What to do During the Hike in Hawaii

What to Do During the Hike in Hawaii

Stay On The Trail

Most trail accidents happen when hikers leave the established trail and disregard warning signs. Staying on the trail greatly reduces your chances of having a serious fall or getting lost.

Look Where You Step

Many falls happen because of inattention. Keep your eyes on the trail and be aware of drop-offs concealed by brush. Look where you step; step where you look.

Stay Together; Regroup

Hikers separated from their partners are more apt to make a wrong turn or lose the established trail. Keep track of your hiking party and regroup periodically to count heads, especially near junctions or when the trail gets obscure or overgrown.

Watch The Time

It's easy to lose track of time. Late starts increase the possibility of getting caught in the dark. Allow enough time to return. Know what your turnaround time is and stick to it. If you're caught by darkness, stay put.

Monitor Everyone's Condition

As the day wears on, especially in bad weather, periodically ask your hiking companions, "How are you doing?" In hot, cold, or wet weather, hikers who are suffering need to be checked frequently to ensure they can continue.

Monitor The Weather

Keep an eye on the sky. When hiking into valleys or crossing streams, be mindful of rain conditions along the mountain top or ridges which can suddenly raise the water level in the stream. Exercise extreme caution if attempting to cross a swollen stream; it's better to wait till the water level drops or find an alternative.

When hiking open-ridge trails, high winds and heavy rain can make hiking conditions extremely dangerous.

Avoid Undue Risks

Climbing waterfalls and following narrow ridgelines off the trail can place you in extreme danger.

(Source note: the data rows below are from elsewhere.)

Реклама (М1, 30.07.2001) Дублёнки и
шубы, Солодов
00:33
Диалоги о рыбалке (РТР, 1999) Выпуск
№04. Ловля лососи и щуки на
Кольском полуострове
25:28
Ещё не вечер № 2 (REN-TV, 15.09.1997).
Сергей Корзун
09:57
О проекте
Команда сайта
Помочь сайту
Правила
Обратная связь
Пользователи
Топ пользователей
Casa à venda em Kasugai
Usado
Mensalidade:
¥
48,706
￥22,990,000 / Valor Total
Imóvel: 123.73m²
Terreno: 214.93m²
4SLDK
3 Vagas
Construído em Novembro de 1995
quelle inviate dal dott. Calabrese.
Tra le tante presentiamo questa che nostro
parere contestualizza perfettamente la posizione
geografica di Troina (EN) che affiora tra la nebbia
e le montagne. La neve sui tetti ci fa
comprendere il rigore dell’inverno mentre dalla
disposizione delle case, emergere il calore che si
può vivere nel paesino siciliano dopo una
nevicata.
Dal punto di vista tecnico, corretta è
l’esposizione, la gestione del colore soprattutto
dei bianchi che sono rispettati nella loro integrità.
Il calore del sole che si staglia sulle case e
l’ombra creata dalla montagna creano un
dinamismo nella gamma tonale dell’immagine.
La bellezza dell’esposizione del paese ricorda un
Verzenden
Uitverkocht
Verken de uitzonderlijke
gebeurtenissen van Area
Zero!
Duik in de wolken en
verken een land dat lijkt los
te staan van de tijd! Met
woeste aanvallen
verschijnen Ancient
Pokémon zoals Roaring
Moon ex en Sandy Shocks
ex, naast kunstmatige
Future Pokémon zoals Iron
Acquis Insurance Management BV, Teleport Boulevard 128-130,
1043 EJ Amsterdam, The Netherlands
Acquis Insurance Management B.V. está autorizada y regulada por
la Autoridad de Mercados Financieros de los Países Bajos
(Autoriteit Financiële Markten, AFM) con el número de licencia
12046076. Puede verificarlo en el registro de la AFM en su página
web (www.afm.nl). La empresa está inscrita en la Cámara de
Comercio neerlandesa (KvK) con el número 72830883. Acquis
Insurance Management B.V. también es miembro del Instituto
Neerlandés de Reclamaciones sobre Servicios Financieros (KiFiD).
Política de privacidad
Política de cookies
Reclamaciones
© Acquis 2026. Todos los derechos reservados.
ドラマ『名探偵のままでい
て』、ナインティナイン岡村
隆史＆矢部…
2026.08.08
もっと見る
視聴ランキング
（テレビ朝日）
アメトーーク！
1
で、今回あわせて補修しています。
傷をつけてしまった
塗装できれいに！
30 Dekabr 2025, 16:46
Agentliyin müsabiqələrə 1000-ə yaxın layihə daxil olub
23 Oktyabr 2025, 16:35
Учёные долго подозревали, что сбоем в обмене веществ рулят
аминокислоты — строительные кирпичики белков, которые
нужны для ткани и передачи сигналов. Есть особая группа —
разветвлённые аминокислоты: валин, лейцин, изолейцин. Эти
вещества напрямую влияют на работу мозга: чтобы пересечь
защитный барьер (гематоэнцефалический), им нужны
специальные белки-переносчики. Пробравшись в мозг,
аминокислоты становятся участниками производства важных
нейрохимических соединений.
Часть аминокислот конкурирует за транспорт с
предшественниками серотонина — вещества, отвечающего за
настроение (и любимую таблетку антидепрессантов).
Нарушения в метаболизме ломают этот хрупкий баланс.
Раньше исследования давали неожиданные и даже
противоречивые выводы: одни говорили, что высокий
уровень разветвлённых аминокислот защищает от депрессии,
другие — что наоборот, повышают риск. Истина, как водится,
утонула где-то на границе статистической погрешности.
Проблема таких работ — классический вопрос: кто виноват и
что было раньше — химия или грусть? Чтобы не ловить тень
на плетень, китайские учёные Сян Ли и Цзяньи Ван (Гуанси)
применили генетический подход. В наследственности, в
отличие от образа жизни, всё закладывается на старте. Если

Rock climbing is extremely dangerous due to the highly crumbly and porous nature of Hawaii's volcanic rock.

Scrub Your Boots

Scrubbing your boots before you hike is good idea. Hawaii's fragile and unique environment is under constant threat from non- native plants. One way these plants are spread is by seeds mixed in with mud on hiking boots. You can minimize this impact by scrubbing your boots after every hike; start each hike with clean boots.